Saved entries
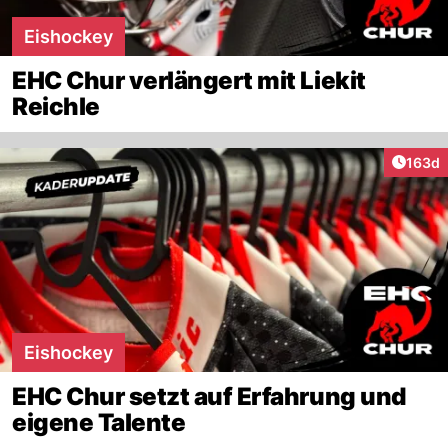
Eishockey
EHC Chur verlängert mit Liekit
Reichle
Artike
163d
Eishockey
EHC Chur setzt auf Erfahrung und
eigene Talente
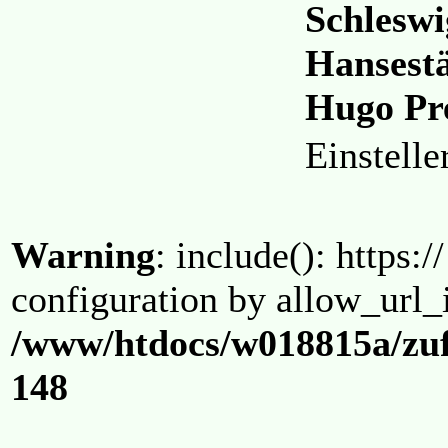
Schleswi
Hansestä
Hugo Pr
Einstell
Warning
: include(): https:/
configuration by allow_url_
/www/htdocs/w018815a/zuf
148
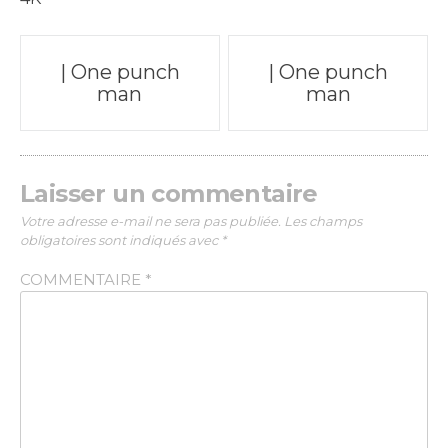
Poste
| One punch
| One punch
man
man
navigation
Laisser un commentaire
Votre adresse e-mail ne sera pas publiée.
Les champs
obligatoires sont indiqués avec
*
COMMENTAIRE
*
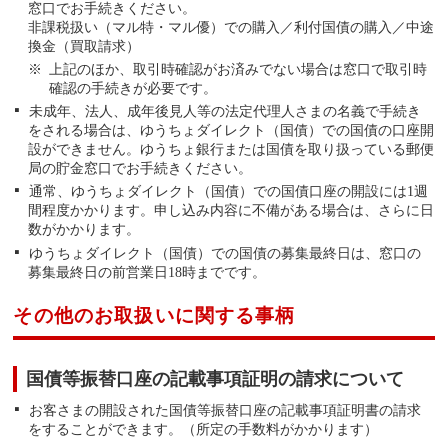
窓口でお手続きください。
非課税扱い（マル特・マル優）での購入／利付国債の購入／中途
換金（買取請求）
上記のほか、取引時確認がお済みでない場合は窓口で取引時
確認の手続きが必要です。
未成年、法人、成年後見人等の法定代理人さまの名義で手続き
をされる場合は、ゆうちょダイレクト（国債）での国債の口座開
設ができません。ゆうちょ銀行または国債を取り扱っている郵便
局の貯金窓口でお手続きください。
通常、ゆうちょダイレクト（国債）での国債口座の開設には1週
間程度かかります。申し込み内容に不備がある場合は、さらに日
数がかかります。
ゆうちょダイレクト（国債）での国債の募集最終日は、窓口の
募集最終日の前営業日18時までです。
その他のお取扱いに関する事柄
国債等振替口座の記載事項証明の請求について
お客さまの開設された国債等振替口座の記載事項証明書の請求
をすることができます。（所定の手数料がかかります）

• What you need to do: Pick each line holding "Chur" out of the entries above and return it.

• Response for this exercise:
EHC Chur verlängert mit Liekit
EHC Chur setzt auf Erfahrung und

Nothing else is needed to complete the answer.